Which provider types (e.g., behavioral health, home health, telehealth, durable medical equipment) accounted for the largest recovery shifts in 2024–2025?
Executive summary
Available reporting does not list a single ranked breakdown of “provider types” showing which—behavioral health, home health, telehealth, durable medical equipment (DME), etc.—accounted for the largest recovery shifts in 2024–2025; major consultancies and industry reports instead describe broad sector recoveries (e.g., improving EBITDA and ambulatory/home care growth) and specific trends like expanding home health and ambulatory surgery volumes [1] [2]. Sources emphasize recovery across health services and technology segments, not a one‑line provider‑type ranking [1] [2].
1. Recovery portrayed at the sector level, not by discrete provider type
Consulting and industry reports frame 2024–2025 as a period of partial financial recovery across health-care profit pools and segments—McKinsey shows payer EBITDA recovering toward a projected $78 billion by 2028 and says EBITDA recovery will continue across most segments, but it does not parcel that recovery into granular provider‑type shifts like DME vs. behavioral health [1]. L.E.K. and EY likewise describe trends (declining hospital margins, ambulatory and home growth) rather than a ranked list of which provider type “recovered the most” [3] [2].
2. Home-based care and ambulatory services singled out as growth engines
Multiple firms point to outsized volume growth outside hospitals: EY projects inpatient growth of roughly 3% versus ambulatory surgery expansion of ~21% and home health growth of ~22% between 2024 and 2034, signaling that the recovery and long‑term growth momentum favored home health and ambulatory modalities [2]. This is the clearest evidence in the reporting that home health and related site‑of‑care shifts drove meaningful recovery gains [2].
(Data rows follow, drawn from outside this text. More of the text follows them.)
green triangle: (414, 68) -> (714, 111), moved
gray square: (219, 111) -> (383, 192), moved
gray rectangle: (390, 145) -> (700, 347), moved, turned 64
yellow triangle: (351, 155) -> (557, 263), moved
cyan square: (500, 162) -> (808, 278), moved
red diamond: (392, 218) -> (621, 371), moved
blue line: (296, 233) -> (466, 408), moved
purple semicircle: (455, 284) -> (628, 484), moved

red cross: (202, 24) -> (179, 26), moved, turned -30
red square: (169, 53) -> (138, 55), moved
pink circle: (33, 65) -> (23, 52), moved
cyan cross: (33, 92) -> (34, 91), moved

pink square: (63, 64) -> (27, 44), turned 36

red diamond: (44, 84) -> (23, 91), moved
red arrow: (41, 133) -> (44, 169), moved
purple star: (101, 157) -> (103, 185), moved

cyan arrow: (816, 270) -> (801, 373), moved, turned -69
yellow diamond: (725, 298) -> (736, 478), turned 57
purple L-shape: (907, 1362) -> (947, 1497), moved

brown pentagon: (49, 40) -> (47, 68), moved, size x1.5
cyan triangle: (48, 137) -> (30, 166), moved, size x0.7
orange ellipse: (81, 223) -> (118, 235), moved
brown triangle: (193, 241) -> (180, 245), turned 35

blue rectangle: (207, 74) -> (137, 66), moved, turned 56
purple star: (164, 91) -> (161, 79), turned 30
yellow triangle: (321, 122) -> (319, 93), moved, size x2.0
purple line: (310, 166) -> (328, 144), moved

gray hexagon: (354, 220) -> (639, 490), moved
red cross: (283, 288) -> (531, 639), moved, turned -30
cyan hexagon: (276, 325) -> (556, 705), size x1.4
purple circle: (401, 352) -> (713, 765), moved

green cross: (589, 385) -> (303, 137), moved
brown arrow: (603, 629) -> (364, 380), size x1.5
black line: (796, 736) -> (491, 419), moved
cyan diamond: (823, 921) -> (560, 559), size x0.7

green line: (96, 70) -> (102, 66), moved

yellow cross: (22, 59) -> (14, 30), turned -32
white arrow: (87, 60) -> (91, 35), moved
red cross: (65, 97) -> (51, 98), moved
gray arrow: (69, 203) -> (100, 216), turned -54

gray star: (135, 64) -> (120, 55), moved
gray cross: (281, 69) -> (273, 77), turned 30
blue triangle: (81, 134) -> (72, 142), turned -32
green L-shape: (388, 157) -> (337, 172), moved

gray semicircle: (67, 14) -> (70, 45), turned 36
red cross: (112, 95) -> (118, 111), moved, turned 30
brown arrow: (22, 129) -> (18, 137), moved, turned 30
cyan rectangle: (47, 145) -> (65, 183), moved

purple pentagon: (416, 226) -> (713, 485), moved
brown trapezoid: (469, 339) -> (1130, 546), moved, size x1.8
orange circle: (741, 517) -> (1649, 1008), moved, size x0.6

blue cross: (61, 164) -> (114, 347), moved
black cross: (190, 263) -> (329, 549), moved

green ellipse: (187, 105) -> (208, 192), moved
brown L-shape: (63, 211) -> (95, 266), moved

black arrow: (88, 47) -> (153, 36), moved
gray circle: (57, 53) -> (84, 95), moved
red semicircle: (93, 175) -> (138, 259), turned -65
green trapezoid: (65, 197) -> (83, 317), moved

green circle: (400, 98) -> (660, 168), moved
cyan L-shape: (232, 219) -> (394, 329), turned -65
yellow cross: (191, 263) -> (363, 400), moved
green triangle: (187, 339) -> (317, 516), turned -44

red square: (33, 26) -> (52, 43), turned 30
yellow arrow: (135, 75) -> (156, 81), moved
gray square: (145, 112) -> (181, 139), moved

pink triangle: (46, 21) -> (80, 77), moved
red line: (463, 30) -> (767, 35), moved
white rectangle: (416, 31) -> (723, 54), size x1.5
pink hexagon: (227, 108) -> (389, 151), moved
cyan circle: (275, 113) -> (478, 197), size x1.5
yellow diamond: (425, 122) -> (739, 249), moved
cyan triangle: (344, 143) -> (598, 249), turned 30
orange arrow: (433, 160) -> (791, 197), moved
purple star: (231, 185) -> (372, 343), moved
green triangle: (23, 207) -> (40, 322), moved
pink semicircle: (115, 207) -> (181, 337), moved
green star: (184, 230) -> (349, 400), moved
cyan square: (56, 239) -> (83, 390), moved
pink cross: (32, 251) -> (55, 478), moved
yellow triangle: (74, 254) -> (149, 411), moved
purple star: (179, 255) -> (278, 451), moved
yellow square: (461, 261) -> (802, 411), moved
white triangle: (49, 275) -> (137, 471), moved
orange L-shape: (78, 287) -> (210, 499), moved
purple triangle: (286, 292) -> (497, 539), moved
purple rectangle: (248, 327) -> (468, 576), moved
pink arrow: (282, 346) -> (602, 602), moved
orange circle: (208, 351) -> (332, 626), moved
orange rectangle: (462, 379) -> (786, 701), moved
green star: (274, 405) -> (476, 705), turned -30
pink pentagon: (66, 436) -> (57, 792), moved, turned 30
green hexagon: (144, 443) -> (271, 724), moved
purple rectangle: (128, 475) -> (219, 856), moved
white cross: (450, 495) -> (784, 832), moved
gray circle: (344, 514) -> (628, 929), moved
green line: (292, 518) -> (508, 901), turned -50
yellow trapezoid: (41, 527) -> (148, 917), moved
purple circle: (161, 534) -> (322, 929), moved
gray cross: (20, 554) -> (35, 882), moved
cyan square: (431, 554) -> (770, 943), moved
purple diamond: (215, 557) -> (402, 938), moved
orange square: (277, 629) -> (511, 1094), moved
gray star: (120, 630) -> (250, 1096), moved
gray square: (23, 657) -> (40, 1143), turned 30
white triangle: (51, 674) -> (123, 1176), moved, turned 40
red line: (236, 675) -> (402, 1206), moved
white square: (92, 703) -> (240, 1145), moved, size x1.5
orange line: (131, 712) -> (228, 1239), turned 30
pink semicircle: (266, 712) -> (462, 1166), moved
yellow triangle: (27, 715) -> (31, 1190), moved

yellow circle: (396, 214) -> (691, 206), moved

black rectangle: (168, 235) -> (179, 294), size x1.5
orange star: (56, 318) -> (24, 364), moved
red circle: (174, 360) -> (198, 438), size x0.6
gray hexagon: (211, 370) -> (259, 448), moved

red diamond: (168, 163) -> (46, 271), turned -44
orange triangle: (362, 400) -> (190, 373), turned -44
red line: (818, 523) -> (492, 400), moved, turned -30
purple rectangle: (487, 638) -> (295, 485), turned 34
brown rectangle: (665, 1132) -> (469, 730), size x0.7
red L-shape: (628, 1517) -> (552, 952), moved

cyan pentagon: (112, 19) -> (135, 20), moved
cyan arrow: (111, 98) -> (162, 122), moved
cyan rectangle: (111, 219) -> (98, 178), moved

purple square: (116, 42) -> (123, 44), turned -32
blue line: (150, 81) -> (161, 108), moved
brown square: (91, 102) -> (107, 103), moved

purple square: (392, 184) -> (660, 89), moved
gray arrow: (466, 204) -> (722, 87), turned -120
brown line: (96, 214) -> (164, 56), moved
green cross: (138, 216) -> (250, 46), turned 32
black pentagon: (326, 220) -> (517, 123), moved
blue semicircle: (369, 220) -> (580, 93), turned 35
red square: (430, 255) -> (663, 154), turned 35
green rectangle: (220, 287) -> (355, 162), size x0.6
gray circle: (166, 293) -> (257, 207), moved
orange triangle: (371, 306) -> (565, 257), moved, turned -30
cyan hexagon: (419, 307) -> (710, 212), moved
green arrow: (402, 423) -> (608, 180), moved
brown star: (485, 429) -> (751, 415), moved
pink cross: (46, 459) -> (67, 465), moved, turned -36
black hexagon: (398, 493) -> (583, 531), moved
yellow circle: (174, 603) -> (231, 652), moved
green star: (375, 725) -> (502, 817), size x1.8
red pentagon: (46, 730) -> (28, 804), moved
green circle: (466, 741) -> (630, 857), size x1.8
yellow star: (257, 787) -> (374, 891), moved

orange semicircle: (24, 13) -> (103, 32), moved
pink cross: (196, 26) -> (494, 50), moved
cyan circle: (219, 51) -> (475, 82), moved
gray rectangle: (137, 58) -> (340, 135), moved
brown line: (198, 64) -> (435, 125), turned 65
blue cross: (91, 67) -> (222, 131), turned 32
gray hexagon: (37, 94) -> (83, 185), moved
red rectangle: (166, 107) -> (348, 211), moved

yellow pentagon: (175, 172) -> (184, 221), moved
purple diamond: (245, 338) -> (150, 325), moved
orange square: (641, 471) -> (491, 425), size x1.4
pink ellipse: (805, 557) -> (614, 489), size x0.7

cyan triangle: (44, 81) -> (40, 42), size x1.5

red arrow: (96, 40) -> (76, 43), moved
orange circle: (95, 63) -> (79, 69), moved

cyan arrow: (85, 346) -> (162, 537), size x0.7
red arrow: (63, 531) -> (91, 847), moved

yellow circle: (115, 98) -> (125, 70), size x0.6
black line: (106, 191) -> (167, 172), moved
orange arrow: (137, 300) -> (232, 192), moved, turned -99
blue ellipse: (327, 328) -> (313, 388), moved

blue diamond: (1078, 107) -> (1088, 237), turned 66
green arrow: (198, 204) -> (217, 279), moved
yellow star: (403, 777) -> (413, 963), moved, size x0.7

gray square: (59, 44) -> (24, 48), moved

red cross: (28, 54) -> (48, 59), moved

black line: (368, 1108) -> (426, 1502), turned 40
3. Behavioral health and telehealth — prominence without precise recovery math
Behavioral health and telehealth appear in trend lists as growth and strategic priorities—Cigna identifies measurement‑based behavioral health care and telehealth‑enabled services among 2025 trends, and PwC and other analyses emphasize hybrid delivery models and digital channels—yet the available sources do not quantify how much recovery each provider type captured in 2024–2025 [4] [5]. In short: behavioral health and telehealth show directional recovery importance but no comparative numbers [4] [5].
4. Technology, HST and specialty pharmacy claimed increasing EBITDA share
McKinsey and other analyses document that health services & technology (HST) and specialty pharmacy have taken a rising share of industry EBITDA—HST and specialty pharmacy grew from 16% of EBITDA in 2019 to an estimated 19% in 2024—indicating that provider types tied to technology platforms, analytics, and specialty drug administration were important drivers of financial rebound even when not enumerated by “provider type” labels like DME or PT [1].
5. Revenue mix and policy drivers complicate attribution
Reports warn that macro drivers—Medicaid redeterminations reducing enrollment, reimbursement pressures, and labor shortages—alter where recovery shows up. McKinsey and L.E.K. caution that reimbursement change dynamics and operating‑margin volatility mean a provider‑type that grows volume (e.g., home health) may not proportionally capture profits without favorable rates and workforce fixes [1] [3]. These structural caveats limit any definitive claim about which provider type “accounted for the largest recovery shifts” [1] [3].
6. What the sources do not provide — the critical data gap
No source in the provided set publishes a cross‑provider breakdown that isolates behavioral health, home health, telehealth, DME or durable medical equipment into comparable recovery‑shift metrics for 2024–2025. The materials synthesize macro trends, EBITDA projections, and modality growth forecasts but do not deliver the requested ranked attribution by provider type [1] [2]. Available sources do not mention a single, comparable table or dataset that assigns percentage recovery to the provider types you listed [1] [2].
7. Practical takeaway for analysts and buyers
If you need a definitive ranking, the assembled reporting suggests starting with home health and ambulatory/ASC channels as the likeliest leaders in volume‑led recovery, with HST and specialty pharmacy showing stronger profit‑pool gains—and behavioral health and telehealth important for care delivery transformation—then commissioning or seeking claims‑level and payer‑level analyses to quantify shifts by provider type, because current public consulting reports do not supply that disaggregated attribution [2] [1] [4].
Limitations: This article uses only the supplied sources; those sources emphasize sector‑level trends and projections (EBITDA shifts, ambulatory/home growth) rather than the per‑provider‑type numerical breakdown you asked for [1] [2].